1. If you have have a 40 minute movie on a 120 minute flight, you do binary search for 80 (40's complement). If you don't find it, you know to move on to the next value. But what if your movies look something like this: `[5, 25, 40, 90, 110]`. You've just compared 40, and your next element is 90. However, the complement of 90 is 30, which is less than 40. Since we've been processing our elements in sorted order, we know 30 isn't in the list because we would've processed it before 40. By keeping track of the smallest complement we've seen so far, we can stop our search early if we know we won't find anything in the other half. This doesn't help with big O complexity because in the worst case, no two pairs in the list are big enough to sum to your flight time, so you're constantly doing a binary search for something larger than the max value of the list. However, it could definitely be a time saver in the average case when n is really large.
2. The max of your list will always be the last element in a sorted list. If the complement you're looking for is greater than the max of your list, you can skip the binary search. The logn time it takes for a binary search isnt' that big of a deal, but it still prevents unnecessary calls.
3. Conversely, min of your list will be the first element. If the complement you're looking for is smaller than the min of your list, you can actually just stop looking because each successive element is only gonna get bigger and bigger.

So with these ideas in mind, here's my code for the final part of the bonus question:

In [4]:
import math

def movie_match_sorted(flight_length, movie_lengths):
    min_length = movie_lengths[0]
    max_length = movie_lengths[-1]
    min_complement = math.inf
    for movie_length in movie_lengths:
        complement = flight_length - movie_length
        if movie_length > min_complement or complement < min_length:
            return False
        complement_in_list = False if complement > max_length else binary_search(movie_lengths, complement)
        if complement_in_list:
            return True
        
    return False

def binary_search(sorted_list, el):
    start = 0
    end = len(sorted_list)
    while start <= end:
        middle = (start + end) // 2
        if sorted_list[middle] < el:
            start = middle + 1
        elif sorted_list[middle] > el:
            end = middle - 1
        else:
            return True    

# Tests
Finally, the time has come for some tests!
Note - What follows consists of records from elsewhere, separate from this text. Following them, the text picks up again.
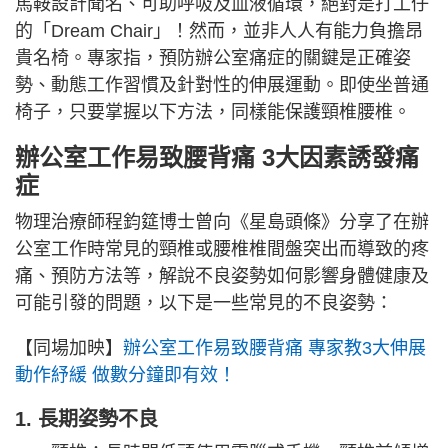
馬鞍設計聞名、可助呼吸及血液循環，絕對是打工仔
的「Dream Chair」！然而，並非人人有能力負擔昂
貴名椅。專家指，預防辦公室痛症的關鍵是正確姿
勢、動態工作習慣及針對性的伸展運動。即使坐普通
椅子，只要掌握以下方法，同樣能保護頸椎腰椎。
辦公室工作易致腰背痛 3大因素誘發痛
症
物理治療師程鈞筵博士曾向《星島頭條》分享了在辦
公室工作時常見的頸椎或腰椎椎間盤突出而導致的疼
痛、預防方法等，解說不良姿勢如何影響身體健康及
可能引發的問題，以下是一些常見的不良姿勢：
【同場加映】
辦公室工作易致腰背痛 專家教3大伸展
動作紓緩 做數分鐘即有效！
1. 長期姿勢不良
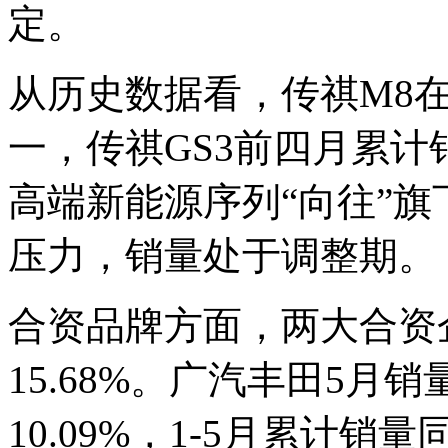
定。
从历史数据看，传祺M8在4
一，传祺GS3前四月累计
高端新能源序列“向往”旗
压力，销量处于调整期。
合资品牌方面，两大合资
15.68%。广汽丰田5月销
10.09%，1-5月累计销量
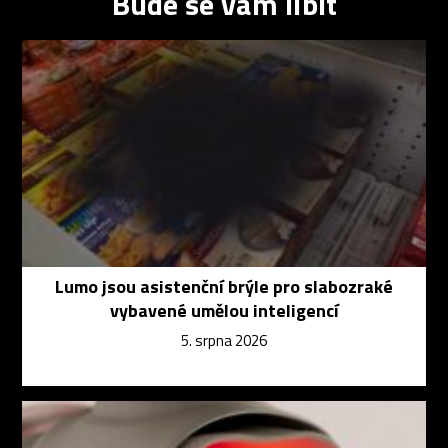
Bude se vám líbit
Lumo jsou asistenční brýle pro slabozraké
vybavené umělou inteligencí
5. srpna 2026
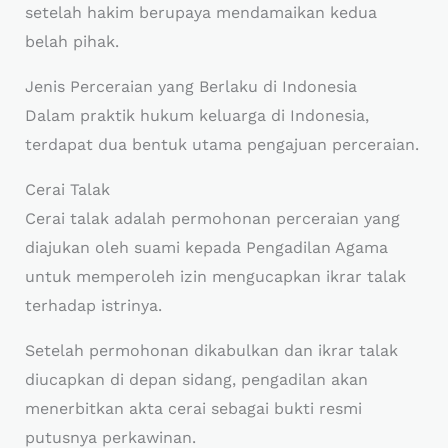
setelah hakim berupaya mendamaikan kedua
belah pihak.
Jenis Perceraian yang Berlaku di Indonesia
Dalam praktik hukum keluarga di Indonesia,
terdapat dua bentuk utama pengajuan perceraian.
Cerai Talak
Cerai talak adalah permohonan perceraian yang
diajukan oleh suami kepada Pengadilan Agama
untuk memperoleh izin mengucapkan ikrar talak
terhadap istrinya.
Setelah permohonan dikabulkan dan ikrar talak
diucapkan di depan sidang, pengadilan akan
menerbitkan akta cerai sebagai bukti resmi
putusnya perkawinan.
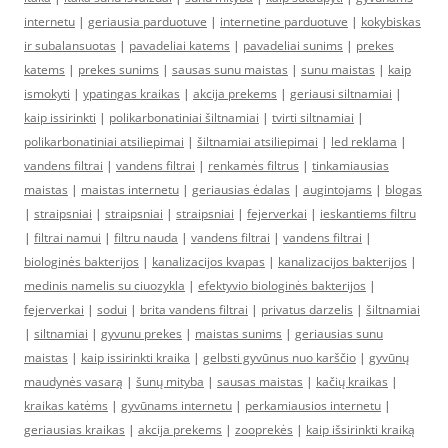
internetu
|
geriausia parduotuve
|
internetine parduotuve
|
kokybiskas
ir subalansuotas
|
pavadeliai katems
|
pavadeliai sunims
|
prekes
katems
|
prekes sunims
|
sausas sunu maistas
|
sunu maistas
|
kaip
ismokyti
|
ypatingas kraikas
|
akcija prekems
|
geriausi siltnamiai
|
kaip issirinkti
|
polikarbonatiniai šiltnamiai
|
tvirti siltnamiai
|
polikarbonatiniai atsiliepimai
|
šiltnamiai atsiliepimai
|
led reklama
|
vandens filtrai
|
vandens filtrai
|
renkamės filtrus
|
tinkamiausias
maistas
|
maistas internetu
|
geriausias ėdalas
|
augintojams
|
blogas
|
straipsniai
|
straipsniai
|
straipsniai
|
fejerverkai
|
ieskantiems filtru
|
filtrai namui
|
filtru nauda
|
vandens filtrai
|
vandens filtrai
|
biologinės bakterijos
|
kanalizacijos kvapas
|
kanalizacijos bakterijos
|
medinis namelis su ciuozykla
|
efektyvio biologinės bakterijos
|
fejerverkai
|
sodui
|
brita vandens filtrai
|
privatus darzelis
|
šiltnamiai
|
siltnamiai
|
gyvunu prekes
|
maistas sunims
|
geriausias sunu
maistas
|
kaip issirinkti kraika
|
gelbsti gyvūnus nuo karščio
|
gyvūnų
maudynės vasarą
|
šunų mityba
|
sausas maistas
|
kačių kraikas
|
kraikas katėms
|
gyvūnams internetu
|
perkamiausios internetu
|
geriausias kraikas
|
akcija prekems
|
zooprekės
|
kaip išsirinkti kraiką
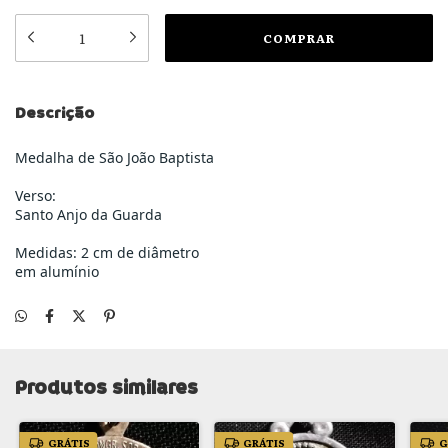
Descrição
Medalha de São João Baptista
Verso:
Santo Anjo da Guarda
Medidas: 2 cm de diâmetro
em alumínio
Produtos similares
GRÁTIS
GRÁTIS
G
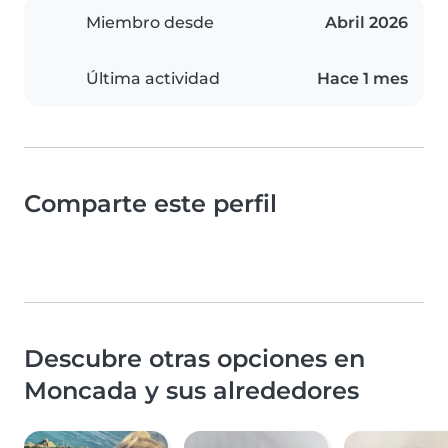
Miembro desde
Abril 2026
Última actividad
Hace 1 mes
Comparte este perfil
Descubre otras opciones en
Moncada y sus alrededores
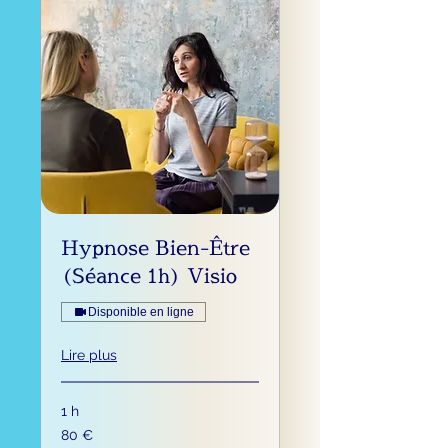
Hypnose Bien-Être
(Séance 1h) Visio
Disponible en ligne
Lire plus
1 h
80
80 €
euros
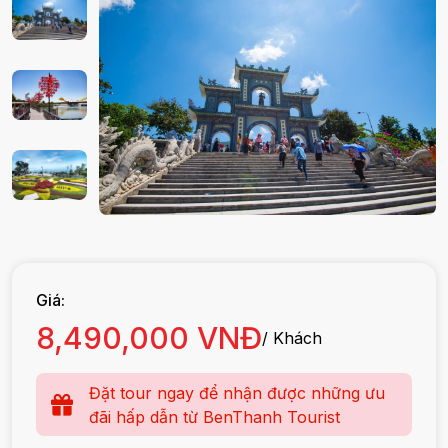
Giá:
8,490,000 VNĐ
/ Khách
Đặt tour ngay để nhận được những ưu
đãi hấp dẫn từ BenThanh Tourist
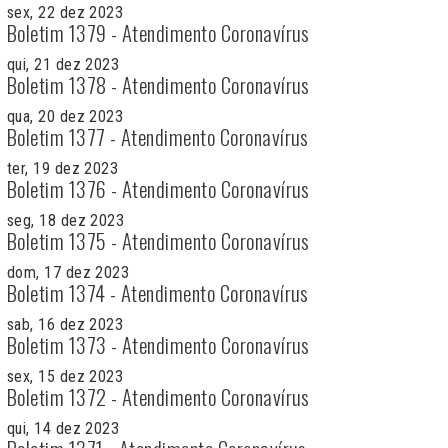
sex, 22 dez 2023
Boletim 1379 - Atendimento Coronavírus
qui, 21 dez 2023
Boletim 1378 - Atendimento Coronavírus
qua, 20 dez 2023
Boletim 1377 - Atendimento Coronavírus
ter, 19 dez 2023
Boletim 1376 - Atendimento Coronavírus
seg, 18 dez 2023
Boletim 1375 - Atendimento Coronavírus
dom, 17 dez 2023
Boletim 1374 - Atendimento Coronavírus
sab, 16 dez 2023
Boletim 1373 - Atendimento Coronavírus
sex, 15 dez 2023
Boletim 1372 - Atendimento Coronavírus
qui, 14 dez 2023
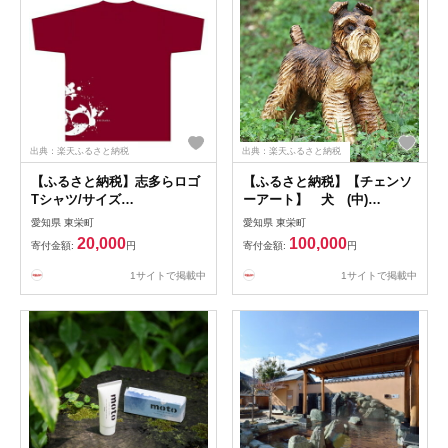
出典：楽天ふるさと納税
出典：楽天ふるさと納税
【ふるさと納税】志多らロゴ
【ふるさと納税】【チェンソ
Tシャツ/サイズ
ーアート】 犬 (中)
M【1022098】
【1032407】
愛知県 東栄町
愛知県 東栄町
20,000
100,000
寄付金額:
円
寄付金額:
円
1サイトで掲載中
1サイトで掲載中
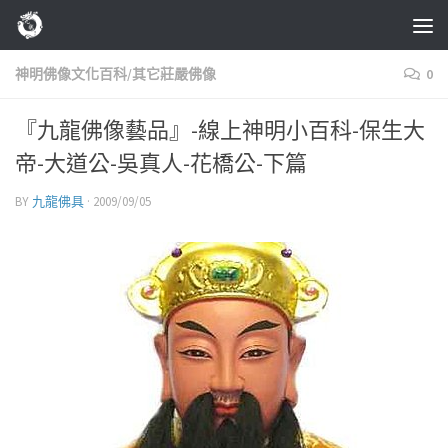
Skip to content
神明佛像文化百科/其它莊嚴佛像
0
『九龍佛像藝品』-線上神明小百科-保生大
帝-大道公-吳真人-花橋公-下篇
BY
九龍佛具
·
2009/09/05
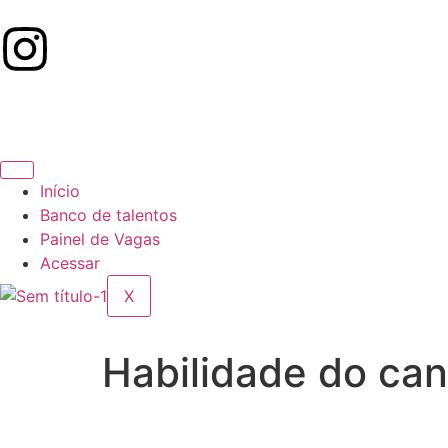
Início
Banco de talentos
Painel de Vagas
Acessar
X
Habilidade do ca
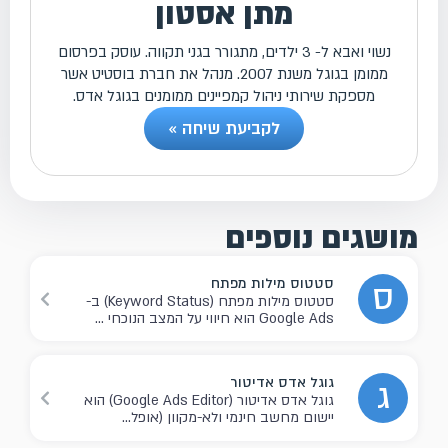
מתן אסטון
נשוי ואבא ל- 3 ילדים, מתגורר בגני תקווה. עוסק בפרסום
ממומן בגוגל משנת 2007. מנהל את חברת בוסטיט אשר
מספקת שירותי ניהול קמפיינים ממומנים בגוגל אדס.
לקביעת שיחה »
מושגים נוספים
סטטוס מילות מפתח
ס
סטטוס מילות מפתח (Keyword Status) ב-
Google Ads הוא חיווי על המצב הנוכחי ...
גוגל אדס אדיטור
ג
גוגל אדס אדיטור (Google Ads Editor) הוא
יישום מחשב חינמי ולא-מקוון (אופל...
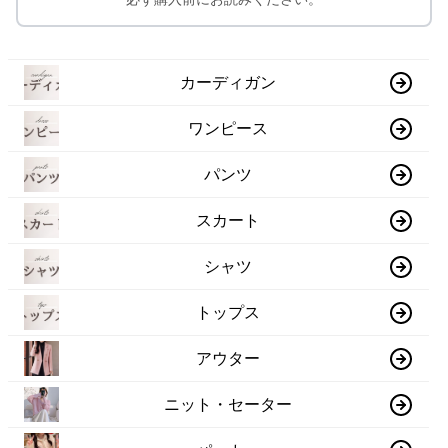
カーディガン
ワンピース
パンツ
スカート
シャツ
トップス
アウター
ニット・セーター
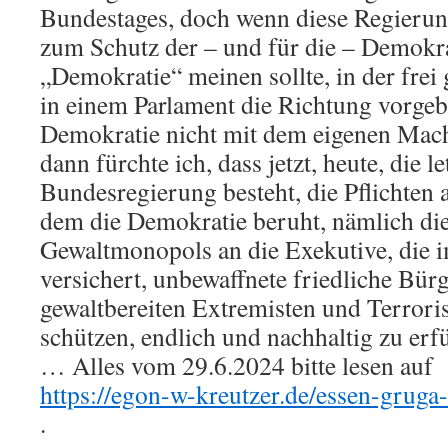
Bundestages, doch wenn diese Regieru
zum Schutz der – und für die – Demokrat
„Demokratie“ meinen sollte, in der frei
in einem Parlament die Richtung vorgeb
Demokratie nicht mit dem eigenen Mach
dann fürchte ich, dass jetzt, heute, die l
Bundesregierung besteht, die Pflichten 
dem die Demokratie beruht, nämlich di
Gewaltmonopols an die Exekutive, die
versichert, unbewaffnete friedliche Bür
gewaltbereiten Extremisten und Terrori
schützen, endlich und nachhaltig zu erfü
… Alles vom 29.6.2024 bitte lesen auf
https://egon-w-kreutzer.de/essen-gruga-
.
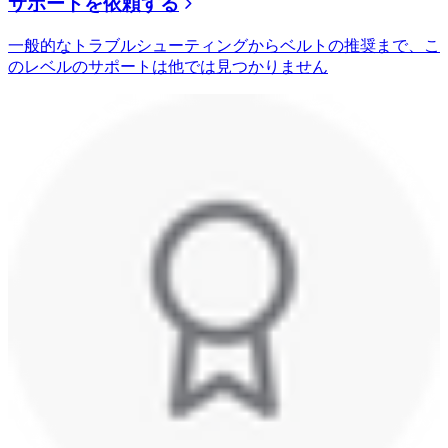
サポートを依頼する
一般的なトラブルシューティングからベルトの推奨まで、こ
のレベルのサポートは他では見つかりません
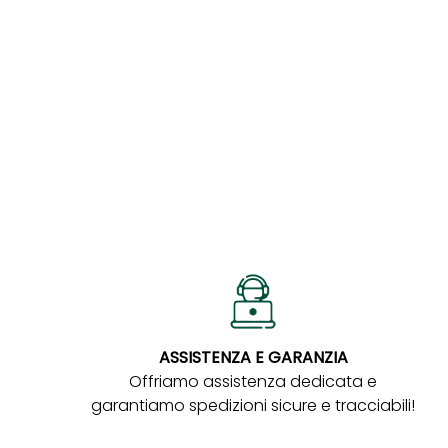
ASSISTENZA E GARANZIA
Offriamo assistenza dedicata e
garantiamo spedizioni sicure e tracciabili!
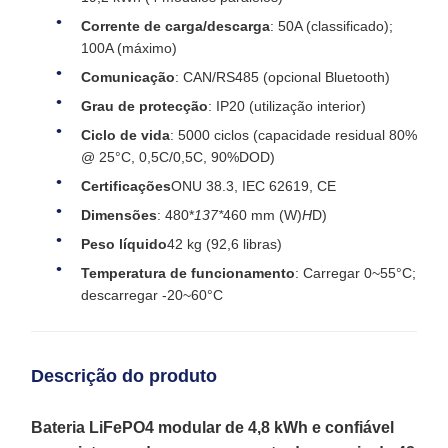
Corrente de carga/descarga
: 50A (classificado);
100A (máximo)
Comunicação
: CAN/RS485 (opcional Bluetooth)
Grau de protecção
: IP20 (utilização interior)
Ciclo de vida
: 5000 ciclos (capacidade residual 80%
@ 25°C, 0,5C/0,5C, 90%DOD)
Certificações
ONU 38.3, IEC 62619, CE
Dimensões
: 480*
137*
460 mm (W)
H
D)
Peso líquido
42 kg (92,6 libras)
Temperatura de funcionamento
: Carregar 0~55°C;
descarregar -20~60°C
Descrição do produto
Bateria LiFePO4 modular de 4,8 kWh e confiável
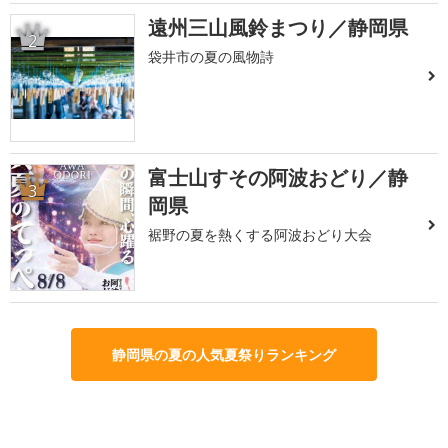
遠州三山風鈴まつり／静岡県
2
袋井市の夏の風物詩
富士山すその阿波おどり／静
3
岡県
裾野の夏を熱くする阿波おどり大会
静岡県の夏の人気夏祭りランキング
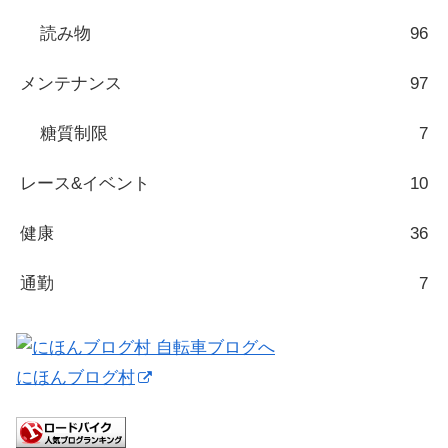
読み物
96
メンテナンス
97
糖質制限
7
レース&イベント
10
健康
36
通勤
7
にほんブログ村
The testing below isn't the most beautiful ever, but it works enough to check my sanity.

In [5]:
tests = [(100, [15, 25, 30, 60, 90]), (100, [10, 25, 30, 60, 80]), (100, [25, 25, 25, 25]), (100, [25, 25, 30]), \
        (100, [10, 20, 30])]

for test in tests:
    print("Testing:", test)
    
    print("   These should have the same result")
    print("     ", movie_match(*test))
    print("     ", movie_match_sorted(*test))
    print("   These can have different answers.")
    print("     With margin of error:", movie_almost_match(*test, 10))
    print("     With more than 2 movies:", dynamic_movie_match(*test))
    print('')


Testing: (100, [15, 25, 30, 60, 90])
   These should have the same result
      False
      False
   These can have different answers.
     With margin of error: True
     With more than 2 movies: True

Testing: (100, [10, 25, 30, 60, 80])
   These should have the same result
      False
      False
   These can have different answers.
     With margin of error: True
     With more than 2 movies: False

Testing: (100, [25, 25, 25, 25])
   These should have the same result
      False
      False
   These can have different answers.
     With margin of error: False
     With more than 2 movies: True

Testing: (100, [25, 25, 30])
   These should have the same result
      False
      False
   These can have different answers.
     With margin of error: False
     With more than 2 movies: False

Testing: (100, [10, 20, 30])
   These should have the same result
      False
      False
   These can have different answers.
     With margin of error: False
     With more than 2 movies: False